Esta análise permite constatar, ainda, que a introdução de novos temas não é preponderante para o surgimento de novos partidos e que parece existir uma relação entre o surgimento de partidos de rutura e a projeção mediática dos seus fundadores e/ou líderes inaugurais. Excetuando o MAS, cuja orgânica deriva diretamente de uma corrente interna existente no seio do BE, Livre, Aliança e Chega possuem líderes com projeção para a criação de novos projetos políticos e este pode tratar-se de um elemento fulcral na sua decisão. Ainda assim, para a emergência de partidos de forma natural, este elemento não parece ter importância para a redução dos custos de entrada.
Por fim, salienta-se o fraco poder inovador em termos ideológicos: somente existem três partidos - PAN, Livre e IL - que se enquadram na categoria «profético».
Conclusão
Este estudo pretendeu questionar os fatores sistémicos e particularísticos que potenciaram a emergência de novos partidos em Portugal, durante a década de 2010, com duas conjunturas críticas de tremenda influência para o sistema político português: a crise económica e a formação parlamentar da Geringonça. Porém, a leitura realizada não nos permite encontrar um fator comum, mínimo, que seja transversal a todos os novos partidos. Ainda que a volatilidade tenha crescido nas eleições que antecederam o surgimento de cada um dos novos partidos, o argumento que encerra em si é frágil e potencialmente teleológico.

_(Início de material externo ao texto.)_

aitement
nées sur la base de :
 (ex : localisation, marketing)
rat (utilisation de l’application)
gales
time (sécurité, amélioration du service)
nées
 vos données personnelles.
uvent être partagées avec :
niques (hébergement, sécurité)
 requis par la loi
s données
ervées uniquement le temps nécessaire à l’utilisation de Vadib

Podem-se estabelecer, no entanto, dois tipos de contributo. Por um lado, um contributo essencialmente descritivo, que visa caracterizar o surgimento de novos partidos em Portugal durante esta década: em termos diacrónicos, ideológicos e de origem institucional. Ao mesmo tempo, oferece-se um contributo analítico, que cruza as variáveis sistémicas e que coloca em perspetiva comparada as variáveis em estudo. Diríamos, aqui, que este estudo oferece três grandes conclusões. Em primeiro lugar, a teoria adaptada do voto económico e a teoria da entrada estratégica têm um fraco poder explicativo para a década de 2010, em Portugal. A crise económica não se revelou como grande móbil para a emergência substancial de partidos - sobretudo de forma natural -, ao contrário do que seria expectável.

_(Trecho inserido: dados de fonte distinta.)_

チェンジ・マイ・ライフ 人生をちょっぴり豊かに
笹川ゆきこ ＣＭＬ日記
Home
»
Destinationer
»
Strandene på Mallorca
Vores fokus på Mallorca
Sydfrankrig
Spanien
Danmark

Em segundo lugar, a Geringonça acentuou a clivagem predominante na política portuguesa - materialista, cifrada em esquerda vs. direita - e os reflexos são visíveis com o aparecimento do IL, do Aliança e do Chega, partidos liberais e de direita. A exceção, aqui, será o idiossincrático RIR. O pós-crise, traduzido nas legislativas de 2015, encerrara em si alternativas ideológicas e programáticas mais amplas - algumas situavam-se, aliás, em campos relativamente próximos do governo cessante.
Depois, a associação entre partidos purificadores e de rutura é natural e o cálculo de custos de entrada parece ter importância para os dissidentes, de modo especial, pela necessidade de garantia de mobilização partidária. A tendência, nesta década, também aponta para que o propósito purificador surja no âmbito da oposição.
Por fim, cremos que esta investigação - necessariamente preliminar - abre futuros caminhos de análise, com destaque para três possibilidades: por um lado, a extensão temporal a todo o período constitucional; por outro, a extensão geográfica, com particular incidência na Europa do Sul; por fim, a focalização na agência, individualizando a figura do/a fundador/a partidário/a.